The US held freedom in high esteem due to the oppression of the countries the folks left from and the country it was a colony of.

our declaration:

When in the Course of human events it becomes necessary for one people to dissolve the political bands which have connected them with another and to assume among the powers of the earth, the separate and equal station to which the Laws of Nature and of Nature's God entitle them, a decent respect to the opinions of mankind requires that they should declare the causes which impel them to the separation.

We hold these truths to be self-evident, that all men are created equal, that they are endowed by their Creator with certain unalienable Rights, that among these are Life, Liberty and the pursuit of Happiness. —


and the preamble to the constitution:

We the People of the United States, in Order to form a more perfect Union, establish Justice, insure domestic Tranquility, provide for the common defence, promote the general Welfare, and secure the Blessings of Liberty to ourselves and our Posterity, do ordain and establish this Constitution for the United States of America.
 
Was/is it free?
While with the inclusions of the recent 'Patriot' acts we are less free than we have been, I'd still say relatively yes.

While they require a drivers licenses for travel, we don't have to show papers to travel around and we can travel for thousands of miles unencumbered.

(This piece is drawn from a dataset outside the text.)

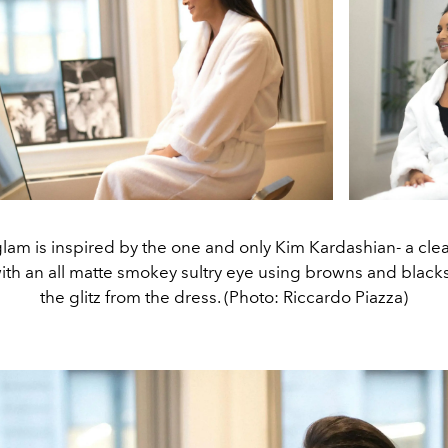
glam is inspired by the one and only Kim Kardashian- a cl
ith an all matte smokey sultry eye using browns and blacks t
the glitz from the dress. (Photo: Riccardo Piazza)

We've been electing leaders and transferred power fairly successfully for over 200 years. We choose our course of living, where we live, work, education etc. We are pretty much free to be as poor as we want or as rich as we want, while some complain there are countless numbers of folks who have gone from poor to wealthy, it is a matter of choice and determination.

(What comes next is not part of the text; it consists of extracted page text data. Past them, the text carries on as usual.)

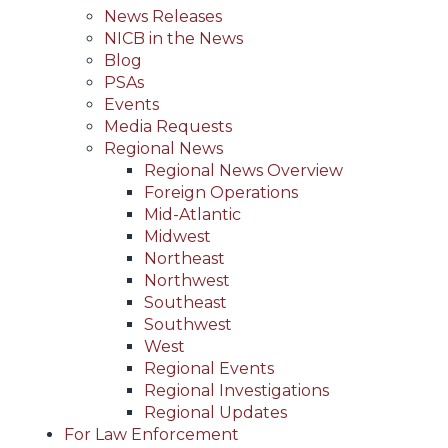
News Releases
NICB in the News
Blog
PSAs
Events
Media Requests
Regional News
Regional News Overview
Foreign Operations
Mid-Atlantic
Midwest
Northeast
Northwest
Southeast
Southwest
West
Regional Events
Regional Investigations
Regional Updates
For Law Enforcement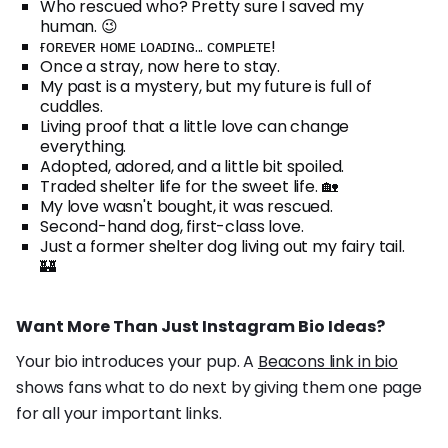
Who rescued who? Pretty sure I saved my
human. 😉
ғᴏʀᴇᴠᴇʀ ʜᴏᴍᴇ ʟᴏᴀᴅɪɴɢ... ᴄᴏᴍᴘʟᴇᴛᴇ!
Once a stray, now here to stay.
My past is a mystery, but my future is full of
cuddles.
Living proof that a little love can change
everything.
Adopted, adored, and a little bit spoiled.
Traded shelter life for the sweet life. 🏡
My love wasn't bought, it was rescued.
Second-hand dog, first-class love.
Just a former shelter dog living out my fairy tail.
🏰
Want More Than Just Instagram Bio Ideas?
Your bio introduces your pup. A
Beacons link in bio
shows fans what to do next by giving them one page
for all your important links.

We've got our foibles, but frankly it is really all I know. I'm not that well traveled internationally.
 
Was the U.S free because it was powerful, or was it powerful because it was free?

Operacast


I think both tbh... but I dont think we were "powerful" compared to the british army... I think we were blessed and helped by God. ;)

I personally believe our troubles begin when we remove the foundation on which the country was created. But Im sure others would not agree..
 
Is there a causal link between the two; however one may define them?

s.
 
While with the inclusions of the recent 'Patriot' acts we are less free than we have been, I'd still say relatively yes.

While they require a drivers licenses for travel, we don't have to show papers to travel around and we can travel for thousands of miles unencumbered.

We've been electing leaders and transferred power fairly successfully for over 200 years. We choose our course of living, where we live, work, education etc. We are pretty much free to be as poor as we want or as rich as we want, while some complain there are countless numbers of folks who have gone from poor to wealthy, it is a matter of choice and determination.

We've got our foibles, but frankly it is really all I know. I'm not that well traveled internationally.

And these thigns are what make us free?
 
And these thigns are what make us free?
I'd say free is a state of mind but it is easier when you are a little less encumbered.

If I could, did get pulled over regular asking for my papers I wouldn't feel free.

If I was told where to work or where to live, I wouldn't feel free.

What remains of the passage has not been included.